As AI agents become increasingly capable, enterprises are facing new challenges as they race to power them across their applications, workflows, and products. It’s about ensuring that agents do what they’re supposed to do when they’re deployed in different environments.
Microsoft is trying to solve this problem with a new open source standard called Agent Control Specification (ACS) that aims to give developers more consistent and granular control over what their AI agents are allowed to do.
This specification essentially allows developers, compliance, and security teams to define their own policies for agents to follow. Rules can define what agents can and cannot do, when humans must approve actions, and what evidence must be recorded for later review. These policy files are checked at several “interception points” when the agent is stopping performing tasks to ensure that the agent remains within guardrails.

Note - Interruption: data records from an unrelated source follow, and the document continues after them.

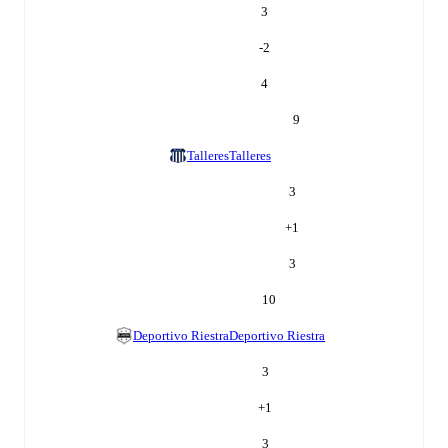
3
-2
4
9
Talleres
Talleres
3
+
1
3
10
Deportivo Riestra
Deportivo Riestra
3
+
1
3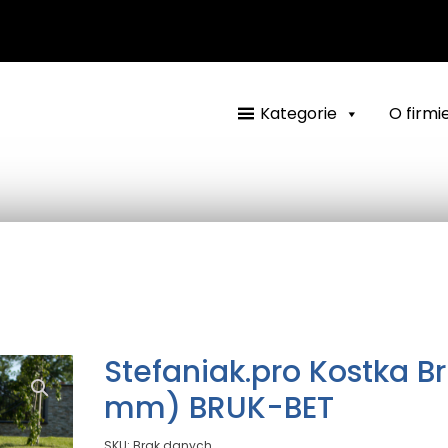
Kategorie
O firmi
Stefaniak.pro Kostka 
mm) BRUK-BET
SKU:
Brak danych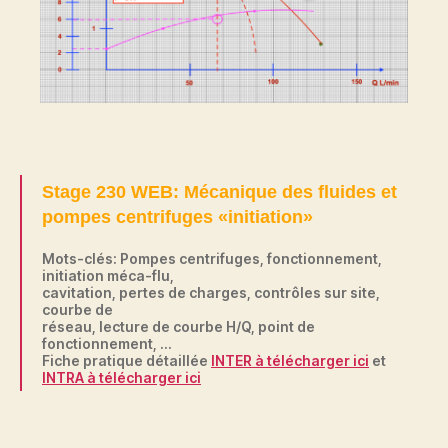
Stage 230 WEB: Mécanique des fluides et
pompes centrifuges «initiation»
Mots-clés: Pompes centrifuges, fonctionnement,
initiation méca-flu,
cavitation, pertes de charges, contrôles sur site,
courbe de
réseau, lecture de courbe H/Q, point de
fonctionnement, …
Fiche pratique détaillée
INTER à télécharger ici
et
INTRA à télécharger ici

The specification emerges as developers devise ways to improvise control over what AI sees and does, with a particular focus on AI workflows that go awry through tool misuse or unintended actions that cause cascading failures.
Today, developers may specify instructions at system prompts, add custom checks to application code, and use classifiers to detect problematic inputs and outputs. While these approaches work, they often leave enterprises with fragmented controls that are difficult to audit and difficult to reuse across different frameworks, interfaces, and systems.

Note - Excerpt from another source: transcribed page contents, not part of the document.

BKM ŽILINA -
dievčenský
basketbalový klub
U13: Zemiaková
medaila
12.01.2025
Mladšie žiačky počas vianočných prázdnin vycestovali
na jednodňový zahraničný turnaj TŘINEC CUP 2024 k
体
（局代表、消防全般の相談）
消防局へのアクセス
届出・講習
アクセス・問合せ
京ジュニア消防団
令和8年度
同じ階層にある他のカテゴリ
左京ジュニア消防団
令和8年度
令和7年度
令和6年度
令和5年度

ACS aims to consolidate these controls into a common governance layer. According to Microsoft, this specification can be used to check whether an agent adheres to guardrails at multiple points in a workflow, including before the agent receives input, before invoking a tool, after the tool returns a result, and before the final response is sent to the user. Policies can also allow or block actions, redact sensitive information, or require user approval.
Developers can also insert classifiers on inputs and outputs to classify information, predict outcomes, and decide how the agent should respond. Add an LLM with a prompt to act as a policy “arbiter”. It also includes logic for checking tool calls, tool selection, input accuracy, output usage, and responses.
Additionally, because these policies can be written as a single file, they can be bundled with agents, allowing security policies to follow agents across different frameworks and environments.
ACS ships as an SDK that includes plugins such as LangChain, OpenAI Agents SDK, Anthropic Agents SDK, AutoGen, CrewAI, Semantic Kernel, Microsoft.Extensions.AI, and MCP tools.